Sus palabras hacen que me sienta la mujer más feliz del mundo. Me tiro
encima de él y empiezo a besarle, dulcemente. Le agarro las mejillas y aprieto
mis labios contra los suyos. Él sonríe divertido y me agarra del trasero. Separa
un poco su cabeza de la mía, y susurra “Tengo que irme…” pero no dejo de
besarle, así que gira y se queda él tumbado encima de mí, besándome y llevando
él el mando. “De verdad, tengo que irme” y me besa nuevamente. Se levanta y
empieza a vestirse. Me quedo sentada en la cama, con las manos cruzadas y cara
de enfadada. Al verme ríe, me besa y cuando está en la puerta dice “Nos vemos
después”.
Cuando oigo la puerta de abajo cerrarse, decido levantarme e ir a
desayunar. Empiezo a pensar en qué pasará la semana que viene… Mi madre, mi
padre, mi prima y Júlia vendrán al camping a pasar unos diitas… Todavía suerte
que mi hermano, como ya es más mayor y está con su pareja, no ha querido venir…
Tendré que esconderme de Raúl, hacer ver que no le conozco… Tendré que evitar
que mi prima lo vea… Porque ella también es "tontaca", y como vea a Raúl la
liará, lo sé: se pondrá en plan fan loca, chillando y saltando, y le pedirá una
foto, y lo abrazará y lo publicará… No puedo dejar que pase. Él no busca esto.

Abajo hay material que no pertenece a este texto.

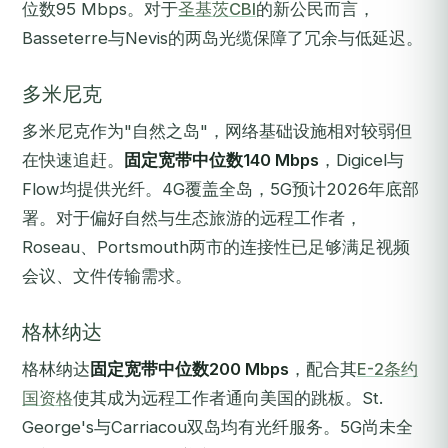
位数95 Mbps。对于
圣基茨CBI
的新公民而言，
Basseterre与Nevis的两岛光缆保障了冗余与低延迟。
多米尼克
多米尼克作为"自然之岛"，网络基础设施相对较弱但
在快速追赶。
固定宽带中位数140 Mbps
，Digicel与
Flow均提供光纤。4G覆盖全岛，5G预计2026年底部
署。对于偏好自然与生态旅游的远程工作者，
Roseau、Portsmouth两市的连接性已足够满足视频
会议、文件传输需求。
格林纳达
格林纳达
固定宽带中位数200 Mbps
，配合其
E-2条约
国资格
使其成为远程工作者通向美国的跳板。St.
George's与Carriacou双岛均有光纤服务。5G尚未全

Tendré que avisarle… Pero… No puedo contarle que he estado con él, no confío en
ella, sé que eso será peor…
Intento no pensar más, esta tarde, si hace falta, se lo cuento a Raúl y ya
veremos qué podemos hacer. De momento me toca ordenar la habitación y pensar
que hacer ahora. Tengo ganas de estar con Raúl, pero sé que él está con los
niños y que no puedo hacer nada al respecto, así que me voy a la piscina para
airearme y descansar.
Durante toda la mañana él no aparece, estoy tranquila, nadando sin que
nadie me moleste, ni niños, ni pelotas, ni hundimientos… Como intuyo que se han
ido de paseo, voy a casa a comer y vuelvo a pasar la tarde aquí, tumbada en el
césped y tirándome al agua cuando me apetece.
Llega la hora de cenar. Como no tengo ganas de cocinar, pido una pizza.
Mientras no llega aprovecho para ducharme y tumbarme en el sofá. Escucho una
moto. Voy a mi habitación a buscar el dinero, y mientras bajo las escaleras
suena el timbre.
-Su pizza, señorita – Es él. Está de pié enfrente mío con la caja de la pizza en
las manos.
-Pe… Pe… Pero. – Digo con cara
extrañada y con el monedero en la mano.
-Tranquila, – Adivina mis pensamientos. – lo he pagado yo. ¿Puedo? – dice
sonriendo.
-Sí, claro, pasa.
Entra con una sonrisa de oreja a oreja, deja la pizza encima de la mesa, se
gira y viene en mi búsqueda. Con un brazo me rodea la cintura, me aprieta hacia
él y me besa. Da dos pasos hacia atrás y se apoya en la mesa. Yo le cojo
suavemente las mejillas y sigo su beso.